I just looked at Brown.

"Book of Prodigals," he said. "It's a hobby of mine, keeping genealogies of all those fallen princes. It's very telling, you know."

"Is it?" I wasn't really sure of what else to say. If I had had a genuine legal problem, I might have been annoyed by this digression. As it was, I thought it might be better than filling out the form. I let Brown go on.

"Yes, indeed. You may think that genealogy has little importance in this modern age, but many Prodigals still carry traits of their ancestors in one form or another." Brown looked me over for a moment. "You, for example, I would guess are one of those rarities, a flyer. You have a strong affinity for the air, either moving through it or smelling and tasting it." Brown made several marks on the form. "I'd also guess that you're pretty solitary, even among your own."

"All that from just a name?" I asked, neither acknowledging nor refuting the description.

"From just the name," Brown assured me with a look of pride. "Of course, there are well over a hundred names and attributes to keep straight in your head. I know most of the higher demons, but it's Albert who has all of them memorized perfectly."

"Mr. Scott-Beck?"

"Yes. The man has the memory of a mastodon." Brown turned back to the form. "Family?" he asked just as I had again begun to draw in curious tastes of the air in the office.

"No," I replied.

"None?" Brown seemed unable to credit this. "Certainly you have parents?"

"Both dead."

"Oh. Was it the Inquisition?" Brown asked with an unnatural gentleness in his voice. I could imagine him practicing that tone at night while flipping through the evening paper.

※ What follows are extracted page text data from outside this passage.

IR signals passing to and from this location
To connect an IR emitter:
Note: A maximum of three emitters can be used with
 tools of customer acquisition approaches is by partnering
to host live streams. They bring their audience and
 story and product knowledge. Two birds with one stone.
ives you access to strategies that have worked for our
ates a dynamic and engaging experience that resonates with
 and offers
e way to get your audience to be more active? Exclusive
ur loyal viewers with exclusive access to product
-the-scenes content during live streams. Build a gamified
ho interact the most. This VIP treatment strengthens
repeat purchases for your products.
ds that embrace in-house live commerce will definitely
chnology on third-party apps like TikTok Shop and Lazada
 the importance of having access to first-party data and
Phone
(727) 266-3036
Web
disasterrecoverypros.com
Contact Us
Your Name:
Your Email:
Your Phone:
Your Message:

"No," I replied, though it was half a lie. "My father was killed after a mine collapse." The explanation had been my mother's way of lifting the criminal nature out of my father's execution for sabotaging the Wellton mining company. "My mother drowned during the sewer floods twelve years ago."

"And you have no one else?" Brown pressed.

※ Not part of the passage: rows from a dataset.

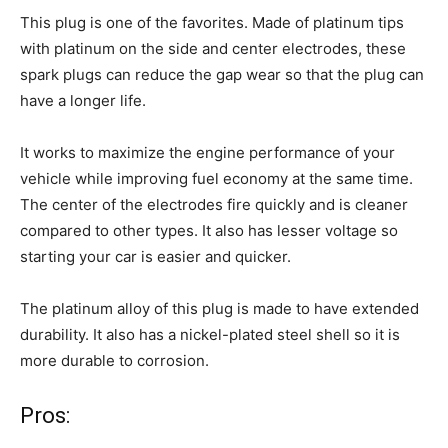
This plug is one of the favorites. Made of platinum tips
with platinum on the side and center electrodes, these
spark plugs can reduce the gap wear so that the plug can
have a longer life.
It works to maximize the engine performance of your
vehicle while improving fuel economy at the same time.
The center of the electrodes fire quickly and is cleaner
compared to other types. It also has lesser voltage so
starting your car is easier and quicker.
The platinum alloy of this plug is made to have extended
durability. It also has a nickel-plated steel shell so it is
more durable to corrosion.
Pros: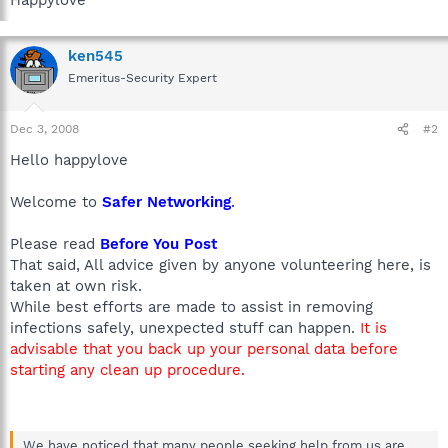
ken545
Emeritus-Security Expert
Dec 3, 2008
#2
Hello happylove
Welcome to
Safer Networking
.
Please read
Before You Post
That said, All advice given by anyone volunteering here, is
taken at own risk.
While best efforts are made to assist in removing
infections safely, unexpected stuff can happen.
It is
advisable that you back up your personal data before
starting any clean up procedure.
We have noticed that many people seeking help from us are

"May I ask why you need to know?" I didn't mean to sound irritated, but the elusive smell in the room and the memory of my mother's bloated dead body had twisted into a single presence. Repulsion and sorrow for a moment made me wish to just get up and leave the room. I held my breath against the smell in the air and the feeling passed.

"We need someone to contact in case you're summoned to court and we can't find you," Brown explained.

"I see." I frowned. "I can't think of anyone. You'd just have to leave a word at my residence."

"And where is that?" Brown skipped down several spaces on the form.

"For now, the Good Commons Boarding House, in Hells Beow." I watched Brown carefully as I gave my answer.

"Good Commons." He smiled just slightly at the corners of his mouth as he wrote the name. "Yes, I believe I know where that is." He didn't pause long enough to take a breath before asking, "So, do you already have a criminal record?"